Records supplied:
-- Opening Marker --
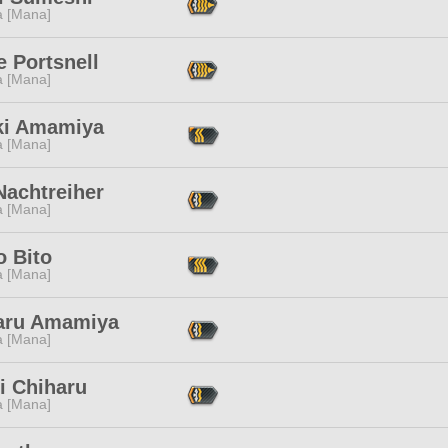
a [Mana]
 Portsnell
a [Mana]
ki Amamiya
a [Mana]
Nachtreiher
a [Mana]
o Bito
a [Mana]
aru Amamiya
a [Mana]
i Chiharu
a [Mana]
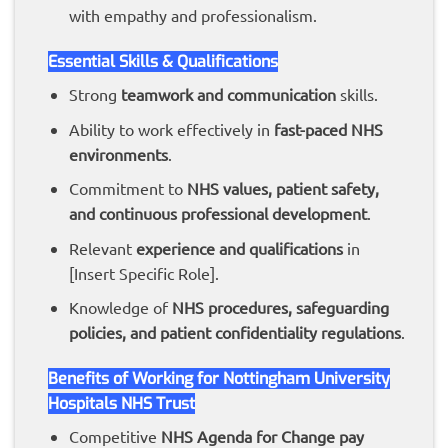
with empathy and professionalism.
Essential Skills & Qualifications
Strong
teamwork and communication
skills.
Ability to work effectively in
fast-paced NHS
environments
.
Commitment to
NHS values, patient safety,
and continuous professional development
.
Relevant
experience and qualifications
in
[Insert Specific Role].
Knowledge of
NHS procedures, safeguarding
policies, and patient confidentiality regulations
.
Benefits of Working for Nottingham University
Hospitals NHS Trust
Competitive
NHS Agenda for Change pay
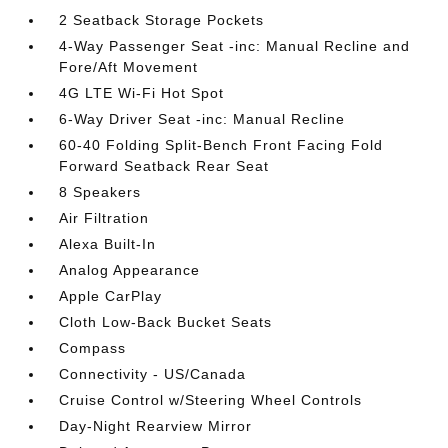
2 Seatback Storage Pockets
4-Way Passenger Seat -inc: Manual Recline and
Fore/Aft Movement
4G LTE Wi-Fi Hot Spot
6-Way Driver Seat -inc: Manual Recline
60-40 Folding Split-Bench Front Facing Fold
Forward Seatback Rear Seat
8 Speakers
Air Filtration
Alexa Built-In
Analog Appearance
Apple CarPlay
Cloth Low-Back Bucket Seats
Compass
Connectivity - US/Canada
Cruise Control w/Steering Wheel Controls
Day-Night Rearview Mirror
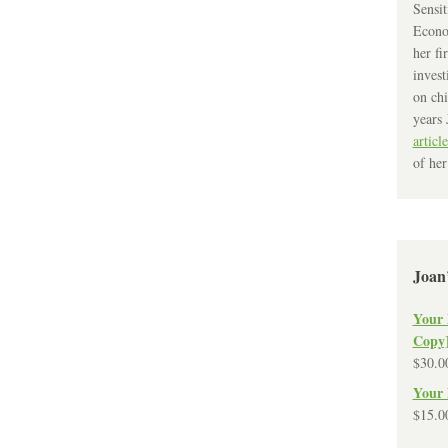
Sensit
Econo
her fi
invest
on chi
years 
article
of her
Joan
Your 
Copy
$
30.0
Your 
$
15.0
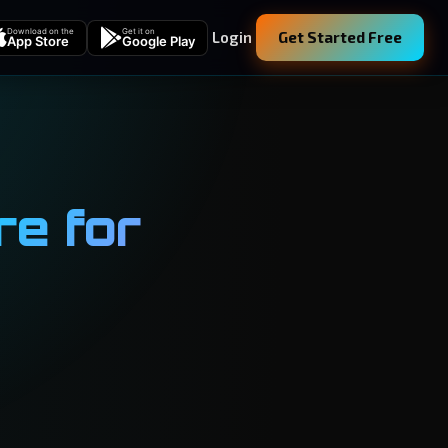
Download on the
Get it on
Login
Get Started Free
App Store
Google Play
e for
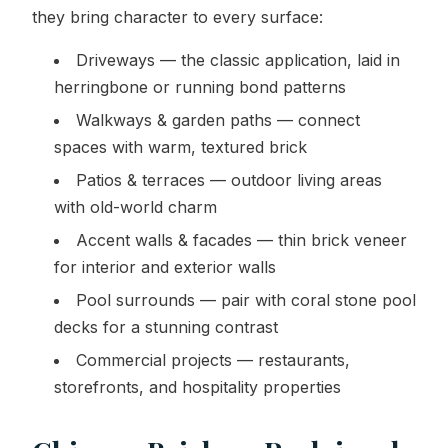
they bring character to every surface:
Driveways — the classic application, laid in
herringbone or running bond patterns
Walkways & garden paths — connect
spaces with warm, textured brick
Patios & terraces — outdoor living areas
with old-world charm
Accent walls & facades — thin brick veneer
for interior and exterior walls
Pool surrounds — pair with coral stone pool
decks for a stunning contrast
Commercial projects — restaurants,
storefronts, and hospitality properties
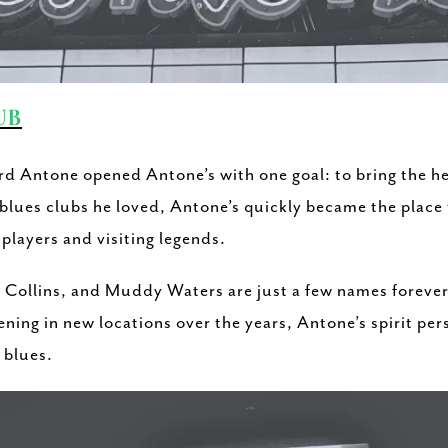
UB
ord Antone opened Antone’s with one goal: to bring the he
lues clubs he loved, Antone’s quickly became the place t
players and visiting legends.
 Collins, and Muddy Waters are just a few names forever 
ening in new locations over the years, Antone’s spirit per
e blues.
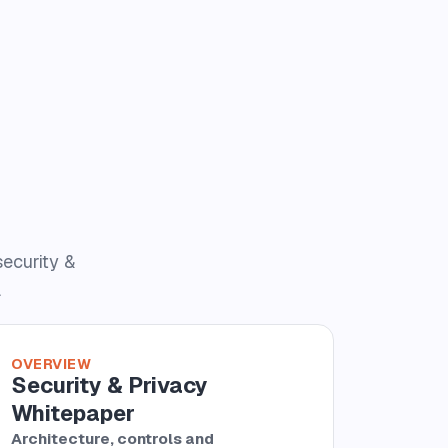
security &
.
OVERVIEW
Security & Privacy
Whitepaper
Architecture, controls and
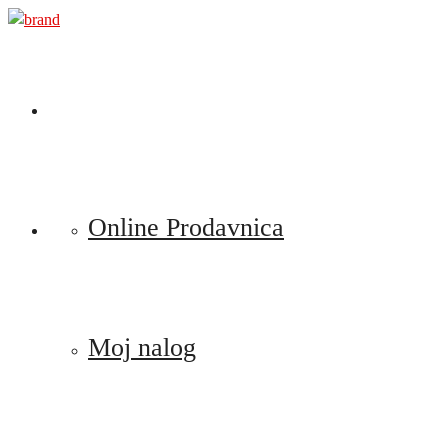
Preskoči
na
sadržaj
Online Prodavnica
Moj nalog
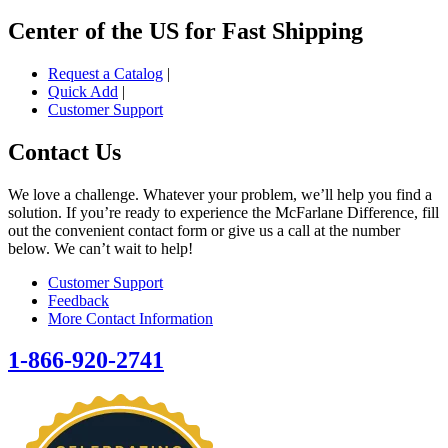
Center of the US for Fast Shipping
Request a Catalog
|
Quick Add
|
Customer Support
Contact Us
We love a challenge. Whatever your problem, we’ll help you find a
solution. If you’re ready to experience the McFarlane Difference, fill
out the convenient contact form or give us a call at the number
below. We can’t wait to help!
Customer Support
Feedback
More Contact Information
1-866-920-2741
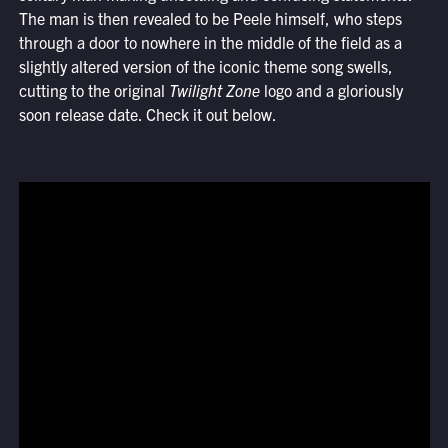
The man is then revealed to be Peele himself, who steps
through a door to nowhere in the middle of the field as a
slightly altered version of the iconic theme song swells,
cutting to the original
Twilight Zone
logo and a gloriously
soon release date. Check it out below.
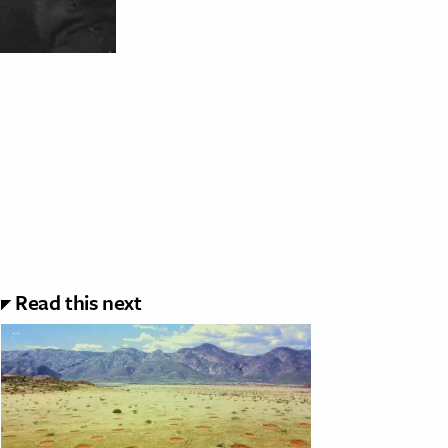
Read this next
-- Closing Marker --
Using the records above, output an exact copy without any pictures.

Task result:
a [Mana]
 Portsnell
a [Mana]
ki Amamiya
a [Mana]
Nachtreiher
a [Mana]
o Bito
a [Mana]
aru Amamiya
a [Mana]
i Chiharu
a [Mana]
with empathy and professionalism.
Essential Skills & Qualifications
Strong
teamwork and communication
skills.
Ability to work effectively in
fast-paced NHS
environments
.
Commitment to
NHS values, patient safety,
and continuous professional development
.
Relevant
experience and qualifications
in
[Insert Specific Role].
Knowledge of
NHS procedures, safeguarding
policies, and patient confidentiality regulations
.
Benefits of Working for Nottingham University
Hospitals NHS Trust
Competitive
NHS Agenda for Change pay
2 Seatback Storage Pockets
4-Way Passenger Seat -inc: Manual Recline and
Fore/Aft Movement
4G LTE Wi-Fi Hot Spot
6-Way Driver Seat -inc: Manual Recline
60-40 Folding Split-Bench Front Facing Fold
Forward Seatback Rear Seat
8 Speakers
Air Filtration
Alexa Built-In
Analog Appearance
Apple CarPlay
Cloth Low-Back Bucket Seats
Compass
Connectivity - US/Canada
Cruise Control w/Steering Wheel Controls
Day-Night Rearview Mirror
Sensit
Econo
her fi
invest
on chi
years 
article
of her
Joan
Your 
Copy
$
30.0
Your 
$
15.0
Download on the
Get it on
Login
Get Started Free
App Store
Google Play
e for
they bring character to every surface:
Driveways — the classic application, laid in
herringbone or running bond patterns
Walkways & garden paths — connect
spaces with warm, textured brick
Patios & terraces — outdoor living areas
with old-world charm
Accent walls & facades — thin brick veneer
for interior and exterior walls
Pool surrounds — pair with coral stone pool
decks for a stunning contrast
Commercial projects — restaurants,
storefronts, and hospitality properties
UB
ord Antone opened Antone’s with one goal: to bring the he
lues clubs he loved, Antone’s quickly became the place t
players and visiting legends.
 Collins, and Muddy Waters are just a few names forever 
ening in new locations over the years, Antone’s spirit per
e blues.
security &
.
OVERVIEW
Security & Privacy
Whitepaper
Architecture, controls and
Preskoči
na
sadržaj
Online Prodavnica
Moj nalog
Center of the US for Fast Shipping
Request a Catalog
|
Quick Add
|
Customer Support
Contact Us
We love a challenge. Whatever your problem, we’ll help you find a
solution. If you’re ready to experience the McFarlane Difference, fill
out the convenient contact form or give us a call at the number
below. We can’t wait to help!
Customer Support
Feedback
More Contact Information
1-866-920-2741
The man is then revealed to be Peele himself, who steps
through a door to nowhere in the middle of the field as a
slightly altered version of the iconic theme song swells,
cutting to the original
Twilight Zone
logo and a gloriously
soon release date. Check it out below.
Read this next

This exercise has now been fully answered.